Grinning, Odysseus stood and bowed his head. “It was clear Troy could not be taken by force. Its warriors were too fierce, its walls too strong. But guile can win where direct attacks fail.”

“And Epeius,” said Idomeneus. A short man stood up, eager to be acknowledged. “You constructed the horse.”

“Indeed I did!” He grinned. “We went to Mount Ida for the wood, and if I may say so, we fashioned a lovely creation. And in a short time, too.”

Agamemnon handed him a heap of golden things; I could not see what they were. “You deserve this and more,” he said. “I am only sorry that I cannot lay all of the spoils of Troy before you, for they would not be here without your cunning.”

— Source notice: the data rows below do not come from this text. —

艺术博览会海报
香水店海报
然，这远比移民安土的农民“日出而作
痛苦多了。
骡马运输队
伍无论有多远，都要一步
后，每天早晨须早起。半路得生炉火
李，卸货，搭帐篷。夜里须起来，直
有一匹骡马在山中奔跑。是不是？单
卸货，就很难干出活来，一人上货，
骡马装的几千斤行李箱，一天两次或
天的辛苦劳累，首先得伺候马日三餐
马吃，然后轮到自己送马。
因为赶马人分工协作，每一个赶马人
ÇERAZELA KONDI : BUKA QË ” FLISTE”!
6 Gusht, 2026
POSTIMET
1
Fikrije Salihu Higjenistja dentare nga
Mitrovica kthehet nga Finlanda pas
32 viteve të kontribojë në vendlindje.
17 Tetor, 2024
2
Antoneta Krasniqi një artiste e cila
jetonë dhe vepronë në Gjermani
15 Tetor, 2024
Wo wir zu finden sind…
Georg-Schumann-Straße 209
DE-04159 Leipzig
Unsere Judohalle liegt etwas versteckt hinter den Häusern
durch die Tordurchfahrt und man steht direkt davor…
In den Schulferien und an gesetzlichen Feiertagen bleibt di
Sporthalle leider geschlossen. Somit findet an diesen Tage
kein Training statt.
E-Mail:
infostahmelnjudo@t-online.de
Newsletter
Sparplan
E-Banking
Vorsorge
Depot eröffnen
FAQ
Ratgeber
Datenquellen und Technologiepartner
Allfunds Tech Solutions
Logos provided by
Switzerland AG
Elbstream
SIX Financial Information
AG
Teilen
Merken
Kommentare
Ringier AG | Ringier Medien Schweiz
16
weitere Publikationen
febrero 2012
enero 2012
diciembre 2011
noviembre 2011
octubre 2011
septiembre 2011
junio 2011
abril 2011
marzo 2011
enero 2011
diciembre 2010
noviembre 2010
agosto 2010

Epeius bowed and retreated with his hands brimming.

“Sinon!” Agamemnon’s voice boomed out. The monkeylike Sinon appeared. “All hinged on you and your performance. You were willing to undergo harsh, disfiguring punishment in order to convince the Trojans we had mistreated you—as indeed we had. You did not falter or stumble, but carried our mission through to success. To you”—Agamemnon thrust a set of armor in his hands—“you deserve so much more than this, but take this as a token.”

Sinon looked down at his prize. “Thank you, my lord,” he said. Undoubtedly he would demand more later, but, showman that he was, he would not spoil the moment.

“Now we salute those who, at great risk to themselves, hid inside the horse. Menelaus!” Menelaus stood. “Odysseus!” We raise our glasses in salute to you!” Then followed Diomedes, Machaon, Epeius, Neoptolemus, little Ajax.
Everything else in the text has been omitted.